## [INFORMATION GIVEN]

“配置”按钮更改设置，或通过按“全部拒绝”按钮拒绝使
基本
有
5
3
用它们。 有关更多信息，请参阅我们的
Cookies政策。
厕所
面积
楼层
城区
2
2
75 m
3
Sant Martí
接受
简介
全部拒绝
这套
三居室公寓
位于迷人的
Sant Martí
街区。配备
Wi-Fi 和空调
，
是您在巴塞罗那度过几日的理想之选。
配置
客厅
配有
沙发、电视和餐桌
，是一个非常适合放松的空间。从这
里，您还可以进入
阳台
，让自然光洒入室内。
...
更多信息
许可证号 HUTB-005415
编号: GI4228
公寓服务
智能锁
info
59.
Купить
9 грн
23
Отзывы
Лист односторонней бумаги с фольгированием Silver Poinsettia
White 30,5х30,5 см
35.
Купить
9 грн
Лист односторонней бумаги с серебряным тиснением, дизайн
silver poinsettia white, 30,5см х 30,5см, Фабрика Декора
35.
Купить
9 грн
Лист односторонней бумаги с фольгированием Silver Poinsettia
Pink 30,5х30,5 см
---
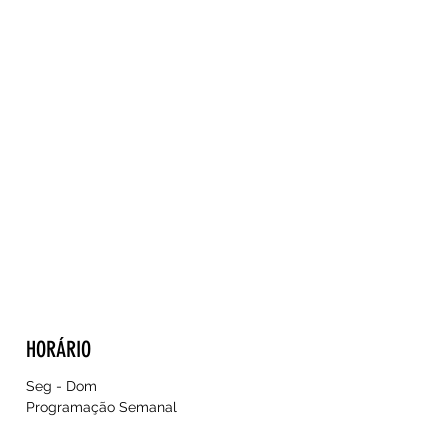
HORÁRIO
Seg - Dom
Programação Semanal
==
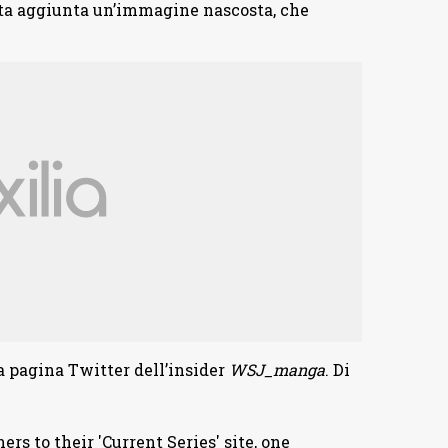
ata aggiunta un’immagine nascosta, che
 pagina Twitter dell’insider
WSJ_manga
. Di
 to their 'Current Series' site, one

## [PROBLEM DETAILS]
Your task is to restate, word for word, only those lines above that fall between the line holding "silver poinsettia white, 30,5см" and the line holding "Pink 30,5х30,5 см", inclusive.

## [RESPONSE AREA]
silver poinsettia white, 30,5см х 30,5см, Фабрика Декора
35.
Купить
9 грн
Лист односторонней бумаги с фольгированием Silver Poinsettia
Pink 30,5х30,5 см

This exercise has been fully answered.